De protestantse kerk verliest weliswaar leden, maar heeft in Nederland nog steeds 1.8 miljoen leden. Dat is niet zo weinig. Het is interessant om te zien hoe het geloof mensen helpt hun leven beter te begrijpen, maar ook soms belemmert. Dat zie je ook bij de discussie over het homohuwelijk bij de PKN. Bepaalde mensen voelen zich niet meer erkend door de kerk. Om te kunnen schrijven over die persoonlijke en maatschappelijke impact van het geloof vind ik geweldig.”

Hoe kijken homo’s eigenlijk aan tegen deze discussie?

“Er zijn homo’s die zeggen: ‘Het onderscheid maakt me niks uit, geef het een beetje tijd’. En er zijn hetero’s die vinden dat er nu wat moet gebeuren en dat het onderscheid moet worden opgeheven. Het is niet zo dat je kunt zeggen: alle hetero’s vinden dit, alle homo’s vinden dat. Het loopt een beetje door elkaar.”

Wat verwacht je zelf van de synode?

“Ik ben heel benieuwd wat er gaat gebeuren. Er wordt veel rekening gehouden met de Gereformeerde Bond, de behoudende rechterflank van de Protestantse Kerk. Die is getalsmatig niet zo sterk vertegenwoordigd in de synode, maar de PKN wil ook niet dat die mensen de kerk uitlopen.

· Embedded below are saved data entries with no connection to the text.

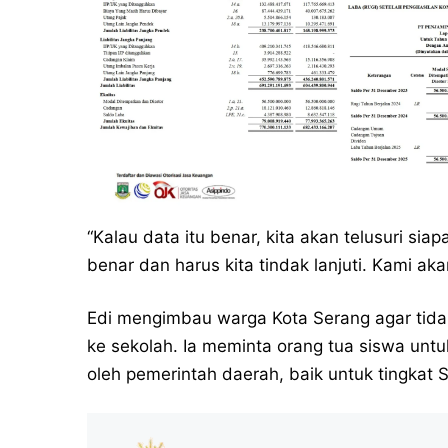
“Kalau data itu benar, kita akan telusuri sia
benar dan harus kita tindak lanjuti. Kami akan
Edi mengimbau warga Kota Serang agar tidak
ke sekolah. Ia meminta orang tua siswa untu
oleh pemerintah daerah, baik untuk tingka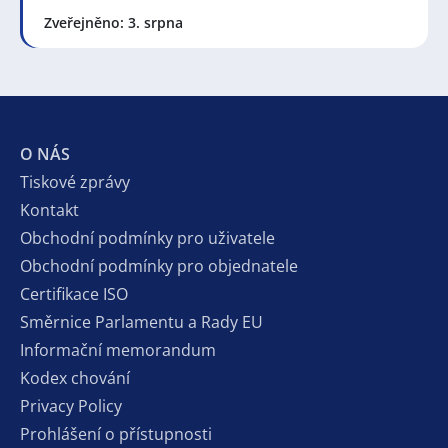
Zveřejněno: 3. srpna
O NÁS
Tiskové zprávy
Kontakt
Obchodní podmínky pro uživatele
Obchodní podmínky pro objednatele
Certifikace ISO
Směrnice Parlamentu a Rady EU
Informační memorandum
Kodex chování
Privacy Policy
Prohlášení o přístupnosti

De discussie over het homohuwelijk maakte vorig jaar tijdens de synode veel los. Een lesbische vrouw vertelde toen dat ze, terwijl ze al dominee was, verliefd was geworden op een vrouw. Een deel van de kerk steunde haar, maar een deel ook niet. Bepaalde mensen draaiden bijvoorbeeld het hoofd weg als ze haar in de supermarkt tegenkwamen en ze mocht niet meer preken in bepaalde kerken.

De gedachte was op dat moment: als we nu gaan stemmen, wordt het onderscheid gewoon opgeheven. Het dagelijks bestuur vond dat te snel en wilde wachten. Vandaar dat het dit jaar weer op de agenda staat. Dus ik ben erg benieuwd.”

Krijg je veel reacties van lezers op je artikelen sinds je op deze redactie werkt? Is het anders dan voorheen?

“Er komen wel ingezonden brieven. Ik kreeg vooral veel reacties op de stukken die ik onlangs schreef over de band tussen de Protestantse Kerk en Israël. En ook als mensen vinden dat ik iets naar hun idee niet helemaal goed heb opgeschreven, hoor ik dat uiteraard.

Wat wel anders is: wanneer ik me in protestantse kringen begeef, kennen ze me vaak van naam en zeggen ze: ‘We lezen je stukken altijd’. Dat heb ik nog nooit eerder zo meegemaakt. Dus in die zin sta ik, sinds ik op deze redactie werk, wel dicht bij mijn lezers denk ik.”